De uma perspectiva jusnaturalista, o Direito é a declaração de uma relação com o mundo real, regido por leis naturais. Há critérios objetivos justiça.

“A lei, ou para nossos fins, o texto da lei, tem como função declarar o justo ou o devido. Ou seja, seu significado é uma regra ou norma, e sua designação é uma relação: ‘a justiça consiste em uma relação’. A justiça é uma relação entre pessoas, mediada por atos, os atos devidos. (…)

Deste modo, a regra jurídica, como medida, tem seu caráter objetivo garantido por sua referência a uma realidade – uma relação entre as pessoas. Essa referência é mediada pela significação. O critério da ‘boa interpretação’ é a captação da realidade comunicada pela função significativa do texto normativo. A regra só funciona se medir algo para além dela. Uma interpretação que se identifique com a lei faz com que a lei seja autorreferente, perdendo seu caráter de medida e, portanto, sua razão de lei” (Luis Fernando Barzotto. Filosofia do direito: os conceitos fundamentais e a tradição jusnaturalista. Porto Alegre: Livraria do Advogado Editora, 2010, pp. 133-134)

O autor citado adota uma filosofia realista, no sentido de que os enunciados se referem ao mundo real, há uma relação entre a asserção e um estado de coisas do mundo. Há objetividade, sendo objetivo o que é determinado pelo objeto; em contraposição à subjetividade, em que o subjetivo é determinado pelo sujeito.

A teoria realista referendada pelo autor sustenta que a objetividade da lei e a racionalidade da atividade são dadas pela referência à realidade, porque “o que dá objetividade a uma medida é a própria realidade” (Idem, p. 133).

Sobre a finalidade das leis, ainda que possam existir objetivos como arrecadação, segurança, crescimento econômico, sustenta o autor que, na tradição clássica, “o sentido, a finalidade última da lei é promover a coexistência”, o que era chamado de amizade na filosofia de Aristóteles (Idem, p. 145).

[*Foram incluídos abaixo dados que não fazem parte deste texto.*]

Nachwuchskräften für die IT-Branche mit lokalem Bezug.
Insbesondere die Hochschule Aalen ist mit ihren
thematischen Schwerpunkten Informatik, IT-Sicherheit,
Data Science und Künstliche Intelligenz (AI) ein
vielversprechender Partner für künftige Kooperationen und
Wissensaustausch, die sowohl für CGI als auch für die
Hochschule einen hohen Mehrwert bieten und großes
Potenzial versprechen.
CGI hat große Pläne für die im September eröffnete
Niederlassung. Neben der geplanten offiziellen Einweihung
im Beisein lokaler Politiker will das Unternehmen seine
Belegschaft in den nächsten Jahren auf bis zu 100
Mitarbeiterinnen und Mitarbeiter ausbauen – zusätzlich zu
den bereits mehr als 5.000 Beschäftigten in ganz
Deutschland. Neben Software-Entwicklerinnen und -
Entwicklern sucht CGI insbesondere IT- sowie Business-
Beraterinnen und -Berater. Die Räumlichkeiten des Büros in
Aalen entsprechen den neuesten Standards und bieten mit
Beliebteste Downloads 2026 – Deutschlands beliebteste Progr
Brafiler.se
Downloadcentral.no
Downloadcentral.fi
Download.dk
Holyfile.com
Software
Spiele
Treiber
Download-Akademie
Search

Para além do mundo grego, havia a ideia de lei do povo hebreu, em que as normas eram dadas por Deus, e se referia ao conteúdo da aliança, com o objetivo de promover a amizade entre Deus e a humanidade.

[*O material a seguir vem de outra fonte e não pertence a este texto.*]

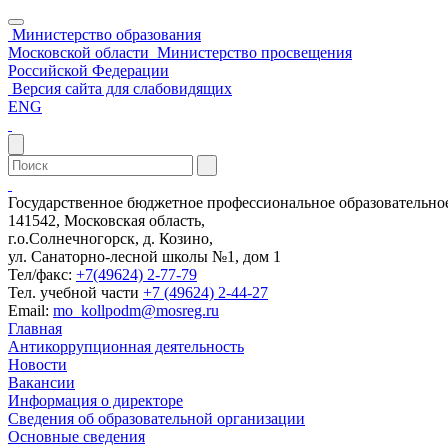
Министерство образования
Московской области
Министерство просвещения
Российской Федерации
Версия сайта для слабовидящих
ENG
Государственное бюджетное профессиональное образовательн
141542, Московская область,
г.о.Солнечногорск, д. Козино,
ул. Санаторно-лесной школы №1, дом 1
Тел/факс:
+7(49624) 2-77-79
Тел. учебной части
+7 (49624) 2-44-27
Email:
mo_kollpodm@mosreg.ru
Главная
Антикоррупционная деятельность
Новости
Вакансии
Информация о директоре
Сведения об образовательной организации
Основные сведения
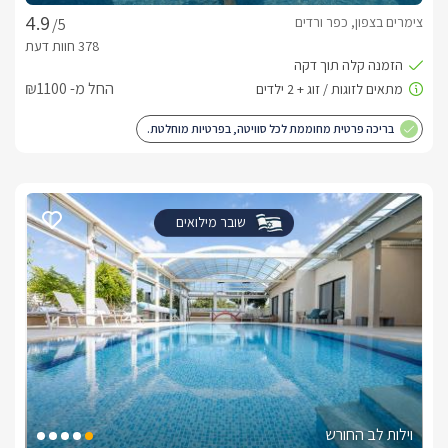
צימרים בצפון, כפר ורדים
/5
החל מ- ₪1100
בריכה פרטית מחוממת לכל סוויטה, בפרטיות מוחלטת.
שובר מילואים
וילות לב החורש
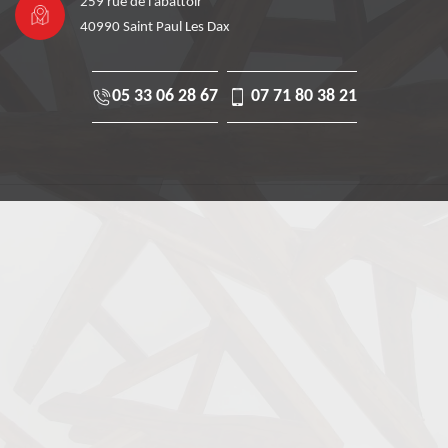
259 rue de l'abattoir
40990 Saint Paul Les Dax
05 33 06 28 67
07 71 80 38 21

“As dez palavras, que constituem a torá, a Lei, são expressões da aliança, de tal modo que a Lei nada mais é do que a tradução prática da aliança. (…)

Como ensino, a torá é antes a manifestação de uma verdade do que uma imposição de um preceito. A verdade, na tradição clássica, é o fundamento do bem” (Idem, pp. 147-148).

Jesus Cristo, o Messias judeu, pleno cumpridor da Lei, não por acaso declarou ser a Verdade, porque havia uma correspondência entre suas ações e o cumprimento da aliança, sendo que por ele foi formada a nova aliança, que alcançou toda a humanidade, superando a aliança estrita anterior com os filhos de Israel.

Barzotto alega que, para o jusnaturalismo, o ser humano possui uma natureza que lhe é própria, e isso está de acordo com a realidade.

Transpondo para a visão hebraica, de Jesus, essa natureza e essa realidade incluem um momento futuro de existência, representado pela ressurreição. Assim, a Lei, a Torá, não é apenas uma lei humana, mas o comando divino para a vida boa, para a boa ressurreição, para o Bem e para a Verdade.

A norma primária sendo bem cumprida levará a uma ressurreição de vida, caso contrário, será um julgamento. O cumprimento da norma e sua violação acarretam uma sanção. Em qualquer caso, pois, haverá sanção, que poderá ser premial ou punitiva.

Não vos admireis com isto: vem a hora em que todos os que repousam nos sepulcros ouvirão a sua voz e sairão; os que tiverem feito o bem, para uma ressurreição de vida; os que tiverem praticado o mal, para uma ressurreição de julgamento. Por mim mesmo, nada posso fazer: eu julgo segundo o que ouço, e meu julgamento é justo, porque não procuro a minha vontade, mas a vontade daquele que me enviou” (Jo 5, 28-30).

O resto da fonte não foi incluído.